(Task directions): Can the data below be set down again exactly, line for line?

(Extracted page text data):
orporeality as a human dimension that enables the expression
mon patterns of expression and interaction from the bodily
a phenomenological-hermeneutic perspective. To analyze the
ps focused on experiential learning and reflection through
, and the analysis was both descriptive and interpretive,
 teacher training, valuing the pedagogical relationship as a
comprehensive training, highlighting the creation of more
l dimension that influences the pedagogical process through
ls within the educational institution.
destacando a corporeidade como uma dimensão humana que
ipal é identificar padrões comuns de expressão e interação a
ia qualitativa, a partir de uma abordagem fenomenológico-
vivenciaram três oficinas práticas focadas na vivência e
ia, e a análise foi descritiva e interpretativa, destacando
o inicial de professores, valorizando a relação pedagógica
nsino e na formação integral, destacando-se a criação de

(Solution to this exercise):
orporeality as a human dimension that enables the expression
mon patterns of expression and interaction from the bodily
a phenomenological-hermeneutic perspective. To analyze the
ps focused on experiential learning and reflection through
, and the analysis was both descriptive and interpretive,
 teacher training, valuing the pedagogical relationship as a
comprehensive training, highlighting the creation of more
l dimension that influences the pedagogical process through
ls within the educational institution.
destacando a corporeidade como uma dimensão humana que
ipal é identificar padrões comuns de expressão e interação a
ia qualitativa, a partir de uma abordagem fenomenológico-
vivenciaram três oficinas práticas focadas na vivência e
ia, e a análise foi descritiva e interpretativa, destacando
o inicial de professores, valorizando a relação pedagógica
nsino e na formação integral, destacando-se a criação de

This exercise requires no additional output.